Imho a completely straight, taut chain between large large will not necessarily, indeed not generally, impose any unusual load on the rear mech, and therefore not the hanger.
 
jesus - that's a long question.

short answer - I've seen it happen, where a shortened chain and too much cross-over resulted in a broken mech, snapped clean through on the body just below the mounting point. It was a while ago now though. I don't know how it happened, but it did. I wasn't drunk at the time and I didn't imagine it. I don't disagree with your theory and 9 times out of 10 it is probably correct.
 
don't feed the troll!

You're a proper character, aren't you? Control yourself, fella - someone's obviously been over-feeding you. You seem determined to get a rise out of a well-worn internet phrase, but it ain't going to work.

I think I'll just leave you and your petty insecurities to it. Sorry that my opinion is different to yours*.


*Actually, I'm not.
 
I know this has gone off the boil but there was a fair bit on interest in just how damaged the frame was. These images were taken by the shop and sent to Specialized. Perhaps the most telling image is the damage to the bottom bracket area.
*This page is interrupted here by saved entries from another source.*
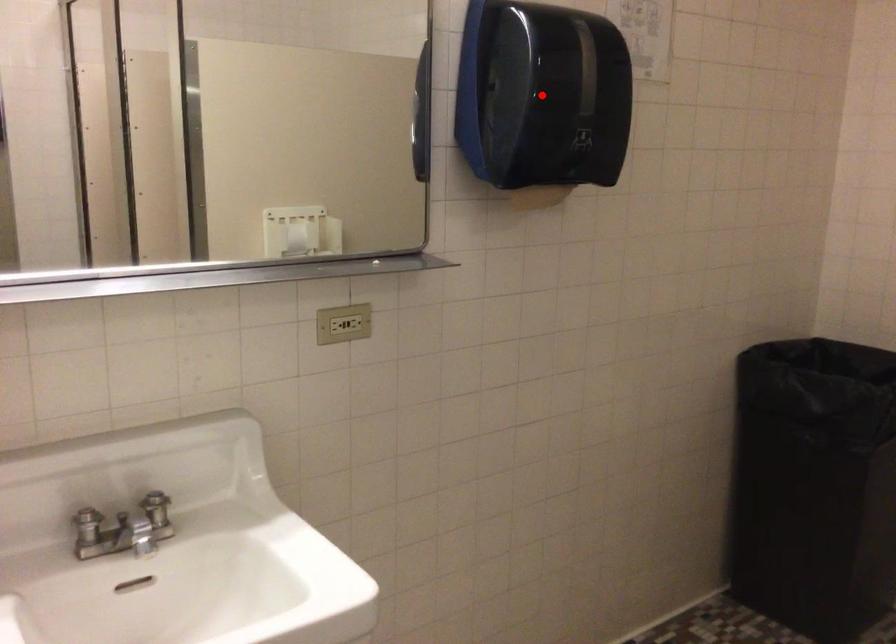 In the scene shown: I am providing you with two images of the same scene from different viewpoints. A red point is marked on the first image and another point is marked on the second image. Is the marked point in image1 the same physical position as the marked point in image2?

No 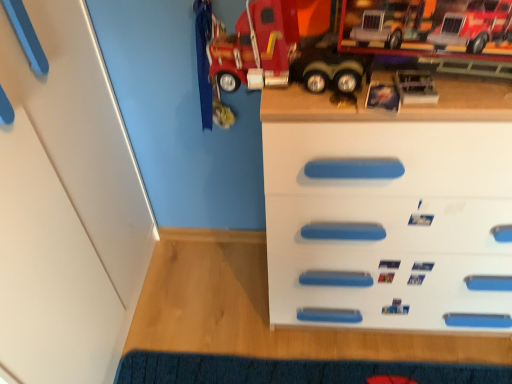 Image resolution: width=512 pixels, height=384 pixels. I want to click on white plastic chest of drawers at center, so click(391, 209).

This screenshot has height=384, width=512. Describe the element at coordinates (391, 209) in the screenshot. I see `white plastic chest of drawers at center` at that location.

Find the location of a particular element. blue textured mat at lower center is located at coordinates (294, 371).

Describe the element at coordinates (294, 371) in the screenshot. I see `blue textured mat at lower center` at that location.

Image resolution: width=512 pixels, height=384 pixels. I want to click on white plastic chest of drawers at center, so 391,209.

Considering the relative positions of blue textured mat at lower center and white plastic chest of drawers at center in the image provided, is blue textured mat at lower center to the left of white plastic chest of drawers at center from the viewer's perspective?

Yes, blue textured mat at lower center is to the left of white plastic chest of drawers at center.

Which object is more forward, blue textured mat at lower center or white plastic chest of drawers at center?

white plastic chest of drawers at center.

Is point (195, 366) more distant than point (349, 164)?

Yes, point (195, 366) is behind point (349, 164).

From the image's perspective, is blue textured mat at lower center beneath white plastic chest of drawers at center?

Yes, from the image's perspective, blue textured mat at lower center is below white plastic chest of drawers at center.

From a real-world perspective, relative to white plastic chest of drawers at center, is blue textured mat at lower center vertically above or below?

Clearly, from a real-world perspective, blue textured mat at lower center is below white plastic chest of drawers at center.

Can you confirm if blue textured mat at lower center is thinner than white plastic chest of drawers at center?

Indeed, blue textured mat at lower center has a lesser width compared to white plastic chest of drawers at center.

Which of these two, blue textured mat at lower center or white plastic chest of drawers at center, stands taller?

white plastic chest of drawers at center is taller.

In the scene shown: Between blue textured mat at lower center and white plastic chest of drawers at center, which one has larger size?

Bigger between the two is white plastic chest of drawers at center.

Is blue textured mat at lower center located outside white plastic chest of drawers at center?

Yes, blue textured mat at lower center is not within white plastic chest of drawers at center.

Is blue textured mat at lower center touching white plastic chest of drawers at center?

No, blue textured mat at lower center is not in contact with white plastic chest of drawers at center.

Does blue textured mat at lower center turn towards white plastic chest of drawers at center?

Yes, blue textured mat at lower center faces towards white plastic chest of drawers at center.

What's the angular difference between blue textured mat at lower center and white plastic chest of drawers at center's facing directions?

The angle between the facing direction of blue textured mat at lower center and the facing direction of white plastic chest of drawers at center is 180 degrees.

The height and width of the screenshot is (384, 512). In the image, there is a white plastic chest of drawers at center. In order to click on doormat below it (from a real-world perspective) in this screenshot , I will do `click(294, 371)`.

Visually, is white plastic chest of drawers at center positioned to the left or to the right of blue textured mat at lower center?

white plastic chest of drawers at center is positioned on blue textured mat at lower center's right side.

Which object is closer to the camera taking this photo, white plastic chest of drawers at center or blue textured mat at lower center?

white plastic chest of drawers at center.

Is point (480, 183) closer to viewer compared to point (293, 370)?

Yes, it is in front of point (293, 370).

From the image's perspective, is white plastic chest of drawers at center below blue textured mat at lower center?

No, from the image's perspective, white plastic chest of drawers at center is not beneath blue textured mat at lower center.

From a real-world perspective, is white plastic chest of drawers at center above or below blue textured mat at lower center?

From a real-world perspective, white plastic chest of drawers at center is physically above blue textured mat at lower center.

Considering the sizes of objects white plastic chest of drawers at center and blue textured mat at lower center in the image provided, who is thinner, white plastic chest of drawers at center or blue textured mat at lower center?

With smaller width is blue textured mat at lower center.

Who is taller, white plastic chest of drawers at center or blue textured mat at lower center?

white plastic chest of drawers at center is taller.

Considering the sizes of white plastic chest of drawers at center and blue textured mat at lower center in the image, is white plastic chest of drawers at center bigger or smaller than blue textured mat at lower center?

white plastic chest of drawers at center is bigger than blue textured mat at lower center.

Is white plastic chest of drawers at center completely or partially outside of blue textured mat at lower center?

Absolutely, white plastic chest of drawers at center is external to blue textured mat at lower center.

Does white plastic chest of drawers at center touch blue textured mat at lower center?

They are not placed beside each other.

Is white plastic chest of drawers at center looking in the opposite direction of blue textured mat at lower center?

That's not correct — white plastic chest of drawers at center is not looking away from blue textured mat at lower center.

How distant is white plastic chest of drawers at center from blue textured mat at lower center?

white plastic chest of drawers at center is 21.41 inches from blue textured mat at lower center.

The width and height of the screenshot is (512, 384). I want to click on doormat below the white plastic chest of drawers at center (from the image's perspective), so click(x=294, y=371).

What are the coordinates of `the chest of drawers in front of the blue textured mat at lower center` in the screenshot? It's located at (391, 209).

The image size is (512, 384). Identify the location of doormat that is on the left side of white plastic chest of drawers at center. (294, 371). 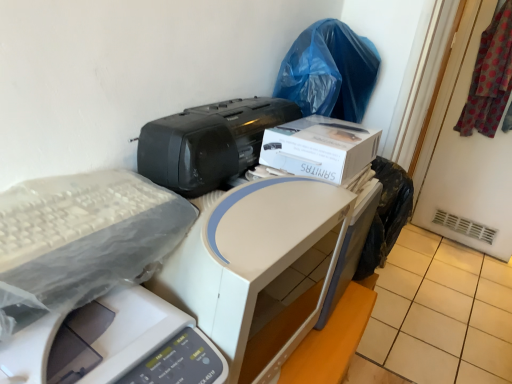 At what (x,y) coordinates should I click in order to perform the action: click on black plastic printer at center, arranged as the third printer when ordered from the bottom. Please return your answer as a coordinate pair (x, y). This screenshot has height=384, width=512. Looking at the image, I should click on (209, 143).

Describe the element at coordinates (95, 284) in the screenshot. The image size is (512, 384). I see `white plastic printer at center, which is the 1th printer in bottom-to-top order` at that location.

Locate an element on the screen. white cardboard box at upper center is located at coordinates (320, 148).

The image size is (512, 384). Find the location of `black plastic printer at center, arranged as the third printer when ordered from the bottom`. black plastic printer at center, arranged as the third printer when ordered from the bottom is located at coordinates (209, 143).

Does white plastic printer at center, which is the 1th printer in bottom-to-top order, appear on the right side of white cardboard box at upper center?

In fact, white plastic printer at center, which is the 1th printer in bottom-to-top order, is to the left of white cardboard box at upper center.

Which of these two, white plastic printer at center, acting as the third printer starting from the top, or white cardboard box at upper center, stands shorter?

white cardboard box at upper center.

Is white plastic printer at center, acting as the third printer starting from the top, next to white cardboard box at upper center?

white plastic printer at center, acting as the third printer starting from the top, and white cardboard box at upper center are not in contact.

Which object is positioned more to the right, black plastic printer at center, arranged as the third printer when ordered from the bottom, or blue plastic bag at upper right?

blue plastic bag at upper right is more to the right.

Is point (152, 138) behind point (333, 97)?

No, (152, 138) is closer to viewer.

From a real-world perspective, is black plastic printer at center, arranged as the third printer when ordered from the bottom, physically located above or below blue plastic bag at upper right?

black plastic printer at center, arranged as the third printer when ordered from the bottom, is below blue plastic bag at upper right.

Could you tell me if black plastic printer at center, which is counted as the first printer, starting from the top, is turned towards blue plastic bag at upper right?

No, black plastic printer at center, which is counted as the first printer, starting from the top, does not turn towards blue plastic bag at upper right.

Which of these two, black plastic printer at center, which is counted as the first printer, starting from the top, or white plastic printer at center, acting as the 2th printer starting from the bottom, is smaller?

black plastic printer at center, which is counted as the first printer, starting from the top, is smaller.

The width and height of the screenshot is (512, 384). I want to click on the 1st printer positioned below the black plastic printer at center, which is counted as the first printer, starting from the top (from the image's perspective), so click(x=255, y=267).

Is black plastic printer at center, arranged as the third printer when ordered from the bottom, thinner than white plastic printer at center, which is the 2th printer in top-to-bottom order?

Correct, the width of black plastic printer at center, arranged as the third printer when ordered from the bottom, is less than that of white plastic printer at center, which is the 2th printer in top-to-bottom order.

Is black plastic printer at center, which is counted as the first printer, starting from the top, closer to camera compared to white plastic printer at center, acting as the 2th printer starting from the bottom?

No, black plastic printer at center, which is counted as the first printer, starting from the top, is further to the viewer.

Is black plastic printer at center, arranged as the third printer when ordered from the bottom, next to white cardboard box at upper center?

No, black plastic printer at center, arranged as the third printer when ordered from the bottom, is not next to white cardboard box at upper center.

Does black plastic printer at center, which is counted as the first printer, starting from the top, have a smaller size compared to white cardboard box at upper center?

Incorrect, black plastic printer at center, which is counted as the first printer, starting from the top, is not smaller in size than white cardboard box at upper center.

In the scene shown: Is black plastic printer at center, arranged as the third printer when ordered from the bottom, closer to the viewer compared to white cardboard box at upper center?

Yes, black plastic printer at center, arranged as the third printer when ordered from the bottom, is closer to the camera.

Between black plastic printer at center, which is counted as the first printer, starting from the top, and white cardboard box at upper center, which one appears on the right side from the viewer's perspective?

white cardboard box at upper center.

Is beige tile at lower right looking in the opposite direction of polka dot fabric at upper right?

No, polka dot fabric at upper right is not at the back of beige tile at lower right.

Locate an element on the screen. The height and width of the screenshot is (384, 512). tile in front of the polka dot fabric at upper right is located at coordinates (441, 313).

From a real-world perspective, relative to polka dot fabric at upper right, is beige tile at lower right vertically above or below?

From a real-world perspective, beige tile at lower right is physically below polka dot fabric at upper right.

How different are the orientations of beige tile at lower right and polka dot fabric at upper right in degrees?

The angle between the facing direction of beige tile at lower right and the facing direction of polka dot fabric at upper right is 4.69 degrees.

Can you confirm if blue plastic bag at upper right is wider than polka dot fabric at upper right?

Correct, the width of blue plastic bag at upper right exceeds that of polka dot fabric at upper right.

Is blue plastic bag at upper right directly adjacent to polka dot fabric at upper right?

No, blue plastic bag at upper right is not making contact with polka dot fabric at upper right.

Locate an element on the screen. The image size is (512, 384). material below the blue plastic bag at upper right (from a real-world perspective) is located at coordinates (x=490, y=78).

From the image's perspective, is blue plastic bag at upper right under polka dot fabric at upper right?

Yes, from the image's perspective, blue plastic bag at upper right is beneath polka dot fabric at upper right.

Looking at this image, is white plastic printer at center, acting as the 2th printer starting from the bottom, beside blue plastic bag at upper right?

white plastic printer at center, acting as the 2th printer starting from the bottom, and blue plastic bag at upper right are clearly separated.

Which is further, [267,203] or [300,97]?

The point [300,97] is farther.

Is blue plastic bag at upper right inside white plastic printer at center, which is the 2th printer in top-to-bottom order?

No, blue plastic bag at upper right is not inside white plastic printer at center, which is the 2th printer in top-to-bottom order.

Where is `box above the white plastic printer at center, acting as the third printer starting from the top (from the image's perspective)`? box above the white plastic printer at center, acting as the third printer starting from the top (from the image's perspective) is located at coordinates (320, 148).

From the blue plastic bag at upper right, count 1st printers forward and point to it. Please provide its 2D coordinates.

[(209, 143)]

Which object lies further to the anchor point blue plastic bag at upper right, white cardboard box at upper center or polka dot fabric at upper right?

polka dot fabric at upper right is positioned further to the anchor blue plastic bag at upper right.

When comparing their distances from black plastic printer at center, which is counted as the first printer, starting from the top, does white plastic printer at center, which is the 2th printer in top-to-bottom order, or beige tile at lower right seem further?

Among the two, beige tile at lower right is located further to black plastic printer at center, which is counted as the first printer, starting from the top.

Looking at the image, which one is located further to white plastic printer at center, which is the 2th printer in top-to-bottom order, polka dot fabric at upper right or blue plastic bag at upper right?

polka dot fabric at upper right.

Looking at the image, which one is located closer to beige tile at lower right, blue plastic bag at upper right or white plastic printer at center, which is the 2th printer in top-to-bottom order?

blue plastic bag at upper right lies closer to beige tile at lower right than the other object.

Looking at this image, from the image, which object appears to be nearer to white plastic printer at center, acting as the 2th printer starting from the bottom, beige tile at lower right or black plastic printer at center, which is counted as the first printer, starting from the top?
The replacement arrived on Friday; the SL3 pro frame is a different beast compared to the SL2 one that broke, in white and black it looks the mutts as well.
BottomBracketCrack.jpg

DropoutCrackLHS.jpg

DropoutCrackRHS.jpg

MainChainstayCrack.jpg

SecondRHSDropoutCrackandDamage.jpg
 

Rohloff_Brompton_Rider

Formerly just_fixed
You're a proper character, aren't you? Control yourself, fella - someone's obviously been over-feeding you. You seem determined to get a rise out of a well-worn internet phrase, but it ain't going to work.

I think I'll just leave you and your petty insecurities to it. Sorry that my opinion is different to yours*.


*Actually, I'm not.
eh?
 
Yes, the bike arrived last Friday all set up. The frame, an SL3 Pro is stunning and a very different beast from the previous one. He has had to pay for the frame under the specialized crash replacement scheme plus the failed components a chain and the rear derailleur. He did try to get them to fund the replacement but they wouldn't. Given the quality of the bike he is now riding he's happy and getting fitter and fighting back from being so ill by riding it; which I think is a good result.